Not a Movie Snob - Terminator: Dark Fate (2019)

Posted on Sunday, November 10, 2019 at 06:00 PM


"Back to the future past"

Terminator: Dark Fate (2019)

Movie Review by Not a Movie Snob X CalgaryMovies.com

Did you like Terminator 1 and 2, but not all the rest of them? Then this sequel is for you. According to the filmmakers, this is a direct sequel to Terminator 2. And while it takes place several decades ahead of the events of that movie, it happily rolls along as if the other Terminator films that have come out in the interim…didn’t. I’m good with that. Those movies were relatively forgettable and I had trouble keeping track of how they all fit together anyway.

In this chapter, a Rev-9 Terminator (a much newer, more technologically advanced Terminator than Arnold Schwarzenegger’s tired old version from the first two films) is sent back to terminate Dani Ramos. She’s a resistance fighter who leads an uprising against the machines in the future. At the same time, Ramos sends back Grace, a human/machine hybrid, to protect her younger self from the Terminator she knows will be sent back to kill her. This is basically the exact same plotline as both Terminator and Terminator 2.

Spicing the plot up this time around though, is the help Dani and Grace receive from Sarah Conner, again played by Linda Hamilton, the woman who Schwarzenegger’s Terminator in the first film tries to kill, and who’s son Schwarzenegger’s Terminator tries to protect in the second film.

With the plot details out of the way, let’s talk about the execution (no pun intended). The good news is, if you’re an action fan that likes your action technology based, or a sci-fi fan that likes your sci-fi with plenty of shooting and explosions, this movie has you covered. The action set pieces begin at the very start of the movie and from there, there aren’t many breaks for exposition or relationship building between the characters. The biggest pause actually occurs when the group running from the Rev-9, find their way into the woods, to the home of Schwarzenegger’s Terminator. This is the part of the film that makes the least amount of sense and I feel was written in there just to give the filmmakers a reason to bring Arnold back and strap him, perhaps one last time, into the robotic exoskeletal frame of the Cyberdyne Systems Model 101 (also known as the T-800).

Here’s what I don’t get: somehow, the Terminator has aged. I get that the skin that covers the robotic skeleton is living tissue, but I still don’t get how he ages at the same rate as other humans. He’s also grown (or learned) a conscious. After all the terminating he did back in the day, he now lives a quiet life with a wife and a son (not his biological son) and spends his days helping with the groceries and drinking Corona’s. That’s also weird, as he was programmed to kill, not to change diapers. Terminators terminate. That’s all they know how to do. But whatever. The scenes with the T-800 are cool for two reasons. He gets his ass kicked by the other Terminator a whole bunch, which is always fun. And Arnold’s performance is top notch. Schwarzenegger has done some cool stuff, but the role he was born to play was the T-800. Truly, he is best when he plays characters that have a limited range of emotion.
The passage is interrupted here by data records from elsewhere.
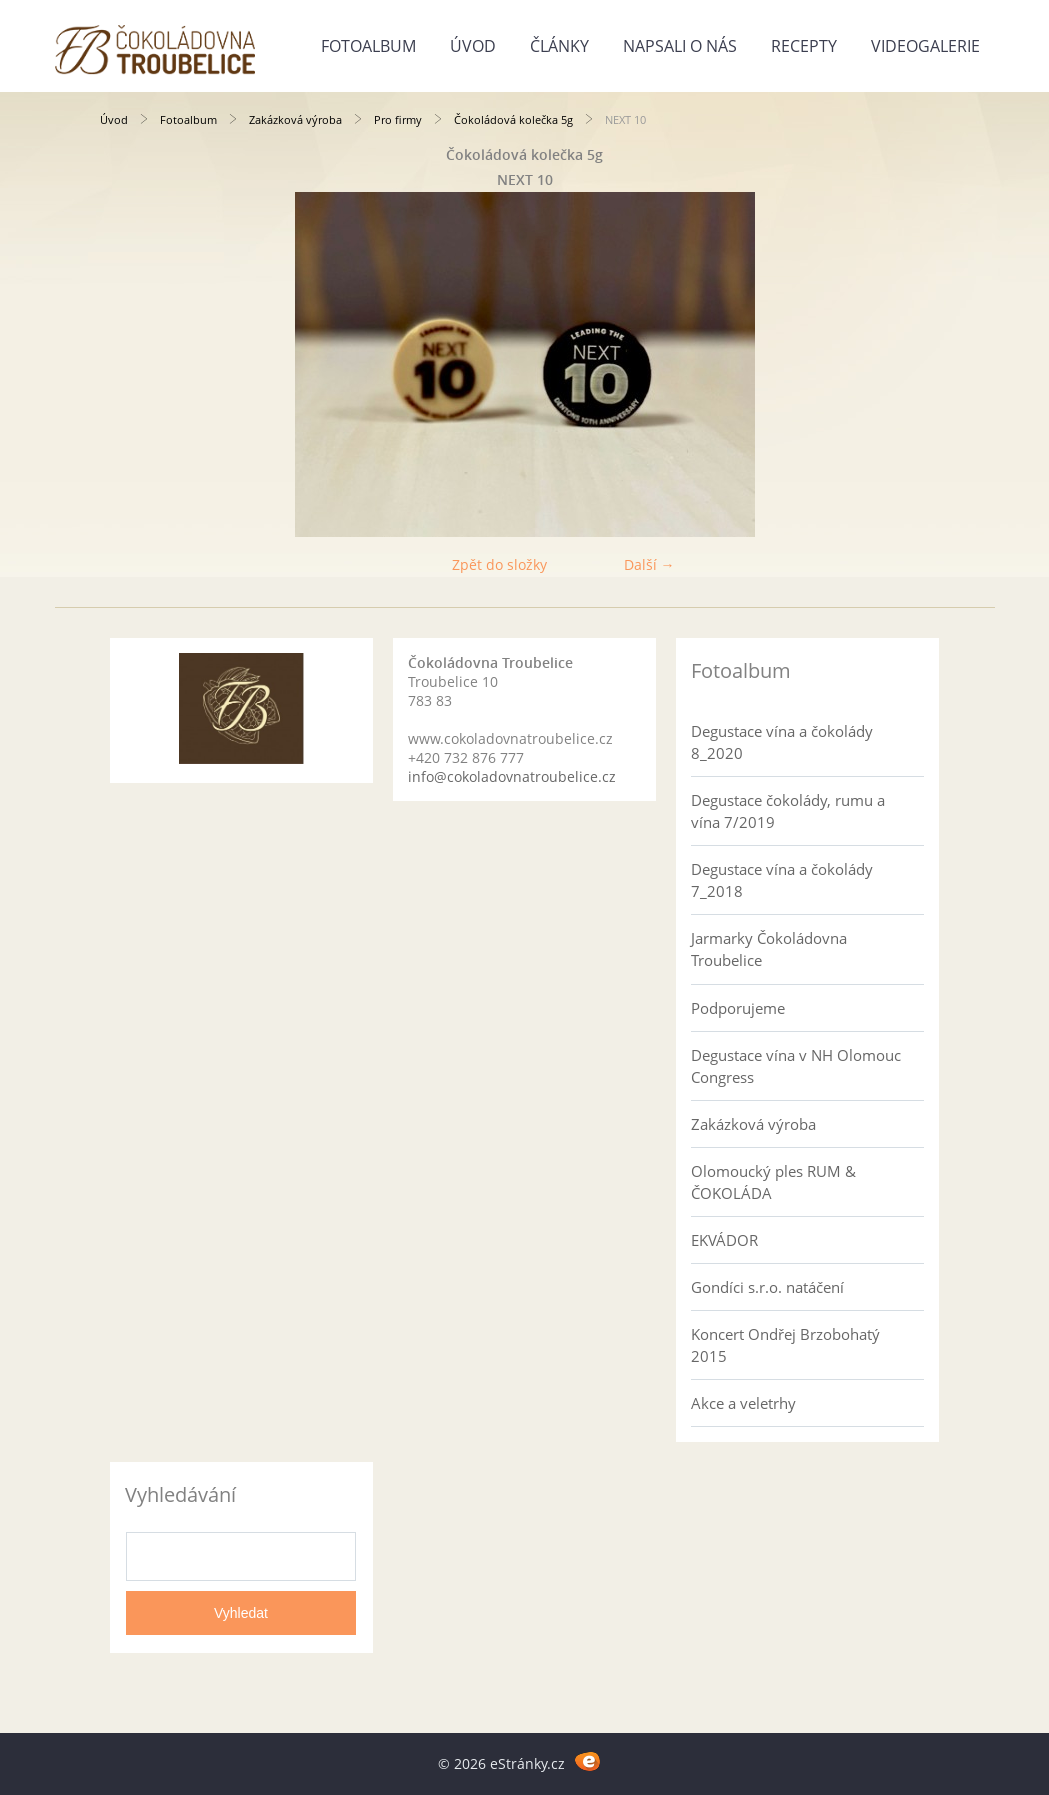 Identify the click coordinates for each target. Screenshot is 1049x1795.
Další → (649, 564)
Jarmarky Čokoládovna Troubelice (769, 949)
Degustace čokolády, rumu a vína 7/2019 (788, 811)
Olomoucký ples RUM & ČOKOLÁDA (773, 1182)
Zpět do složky (499, 564)
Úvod (473, 46)
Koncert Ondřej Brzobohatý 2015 (785, 1345)
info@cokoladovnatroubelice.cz (512, 776)
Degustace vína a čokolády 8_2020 (782, 742)
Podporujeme (738, 1008)
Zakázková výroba (295, 119)
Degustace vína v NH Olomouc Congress (796, 1066)
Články (559, 46)
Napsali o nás (680, 46)
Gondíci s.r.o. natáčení (767, 1287)
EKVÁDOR (724, 1240)
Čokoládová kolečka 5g (513, 119)
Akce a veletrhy (743, 1403)
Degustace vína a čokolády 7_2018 (782, 880)
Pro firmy (398, 119)
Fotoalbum (368, 46)
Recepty (804, 46)
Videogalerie (925, 46)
The other performances are cool too, although I will say that Linda Hamilton, so good as Conner in the earlier movies, seems like she’s pushing just a little too hard here. Like she would have been good at 70% pissed off Terminator killer, and instead she plays it at 90%. That, and the relatively silly dialogue, holds the film back from being able to be taken as seriously as Cameron’s films.

I will say that the aspect of this movie I liked the most has nothing to do with Terminator’s, action set pieces, special effects, or plot. The thing I liked the most about this movie is that it celebrates diversity in the best way. The older Terminator movies were very, very white. Dark Fate takes place in Mexico City and other places close to the Mexican/American border. And it features many diverse roles for lesser known Mexican American and Columbian actors and actresses with which to shine: Gabriel Luna, who plays the Rev-9 Terminator, Natalia Reyes, who plays Dani, Diego Boneta, who plays Dani’s brother, as well as a whole host of supporting cast players and extras. There are just very few white roles in this movie. I love that. Not to mention, there are three badass women in three of the main roles. I love that too. I hope we see more of it.

Despite all of that though, I did not like this movie as much as Terminator 1 and 2. And I honestly can’t remember if I liked the other interim Terminators at all. But it was fun, it was silly, it was loud and bombastic and expensive looking and not at all a bad way to spend a Sunday afternoon (or any afternoon that finds you with two free hours to burn). This movie is a pop song, not a symphony. It will have you tapping your feet, get stuck in your head for a couple of days, and then fade from your memory like a T-800 experiencing a system failure. And there's nothing at all wrong with any of that.